Gary Denning, of Crossville Veterinary Hospital in Roswell, was Crabapple Middle School's "principal" on Nov. 22.
Local business professionals and community leaders get the chance to experience a day in the life of a school principal as participants in Fulton County School System’s Principal for a Day program.

Gary Denning, chief financial officer at Crossville Veterinary Hospital in Roswell, had the opportunity to play principal at Crabapple Middle School in Roswell on Nov. 22.

He said Nathan Buhl, the real Crabapple principal, gave him an overview of the school and its courses and programs. Denning met with teachers and gave a speech to students about the importance of education.

He said he participated in the program to better identify ways how the veterinary hospital can partner with the school in the future.

“We are looking forward to using this event to develop a partnership between Crossville Veterinary Hospital and Crabapple Middle School to enhance the already impressive science and math instruction, particularly with respect to giving students practical perspective on the importance of [using] their studies to succeed in many careers, such as the veterinary and financial professions,” Denning said.

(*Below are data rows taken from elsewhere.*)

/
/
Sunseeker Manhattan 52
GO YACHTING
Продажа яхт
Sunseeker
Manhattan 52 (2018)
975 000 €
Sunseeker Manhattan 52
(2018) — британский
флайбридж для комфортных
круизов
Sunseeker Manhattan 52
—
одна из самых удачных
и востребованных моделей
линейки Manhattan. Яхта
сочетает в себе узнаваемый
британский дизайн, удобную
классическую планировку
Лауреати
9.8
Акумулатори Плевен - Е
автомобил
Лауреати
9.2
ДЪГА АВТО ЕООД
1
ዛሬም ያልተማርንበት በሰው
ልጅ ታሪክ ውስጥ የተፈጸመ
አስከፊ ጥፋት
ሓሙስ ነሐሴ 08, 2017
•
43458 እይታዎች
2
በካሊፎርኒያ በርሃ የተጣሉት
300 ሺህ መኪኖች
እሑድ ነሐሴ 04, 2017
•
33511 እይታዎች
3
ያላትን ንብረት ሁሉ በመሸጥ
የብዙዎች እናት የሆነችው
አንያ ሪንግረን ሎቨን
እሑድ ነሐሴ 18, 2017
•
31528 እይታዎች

Veronica Carew, executive director of the Alpharetta Police Athletic/Activities League, had the temporary title of principal at Hopewell Middle School in Milton on Tuesday. Prior to serving the role, she said she was looking forward to learning how principals work with others.

Carew said she decided to participate in the program because the Alpharetta PAL recently joined forces with the Fulton County Board of Education for the PAL for Life program, a leadership program involving local middle schools.

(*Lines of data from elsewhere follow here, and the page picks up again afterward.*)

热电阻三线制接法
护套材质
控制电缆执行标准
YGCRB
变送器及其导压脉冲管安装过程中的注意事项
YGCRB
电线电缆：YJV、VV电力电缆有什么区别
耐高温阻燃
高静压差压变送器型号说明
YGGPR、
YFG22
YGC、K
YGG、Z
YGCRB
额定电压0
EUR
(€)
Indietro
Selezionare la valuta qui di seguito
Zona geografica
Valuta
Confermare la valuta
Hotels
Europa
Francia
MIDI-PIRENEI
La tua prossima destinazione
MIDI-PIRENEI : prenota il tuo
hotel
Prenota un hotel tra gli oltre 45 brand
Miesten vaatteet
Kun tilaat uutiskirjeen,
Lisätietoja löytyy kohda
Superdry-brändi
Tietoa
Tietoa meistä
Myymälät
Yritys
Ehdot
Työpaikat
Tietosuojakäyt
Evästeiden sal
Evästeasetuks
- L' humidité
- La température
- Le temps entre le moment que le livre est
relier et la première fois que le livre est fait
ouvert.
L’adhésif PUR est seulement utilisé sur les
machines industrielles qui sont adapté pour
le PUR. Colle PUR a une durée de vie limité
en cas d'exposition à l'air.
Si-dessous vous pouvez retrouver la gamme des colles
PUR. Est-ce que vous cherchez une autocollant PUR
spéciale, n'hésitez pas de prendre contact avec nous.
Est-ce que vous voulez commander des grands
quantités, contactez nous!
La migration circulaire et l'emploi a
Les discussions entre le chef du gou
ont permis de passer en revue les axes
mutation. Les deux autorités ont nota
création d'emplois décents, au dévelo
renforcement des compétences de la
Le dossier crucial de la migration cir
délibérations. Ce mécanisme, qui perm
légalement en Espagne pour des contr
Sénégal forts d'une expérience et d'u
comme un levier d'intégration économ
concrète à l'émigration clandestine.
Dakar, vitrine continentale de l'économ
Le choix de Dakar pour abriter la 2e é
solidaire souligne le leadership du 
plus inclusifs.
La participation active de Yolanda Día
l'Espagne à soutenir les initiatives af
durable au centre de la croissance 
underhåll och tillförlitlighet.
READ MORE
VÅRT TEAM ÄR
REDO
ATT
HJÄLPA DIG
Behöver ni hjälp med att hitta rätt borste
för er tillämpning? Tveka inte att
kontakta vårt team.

“I wanted to find out more about relating to how the schools work,” she said.

Scott Doll, executive director of the Ed Isakson/Alpharetta Family YMCA, said he wanted to participate to get first-hand knowledge of the challenges and opportunities facing local principals.

Doll will head up Webb Bridge Middle School in Alpharetta on Friday. He said the YMCA has an after-school program in 27 Fulton County elementary schools.

“Even though this is going to be a middle school, I think the perspective is going to be very helpful for me as we work back and forth with our principals,” he said.

The program kicked off the week of Nov. 18 during American Education Week. The program, which is in its sixth year, is in partnership with the school system, the Georgia Independent School Association and local chambers of commerce.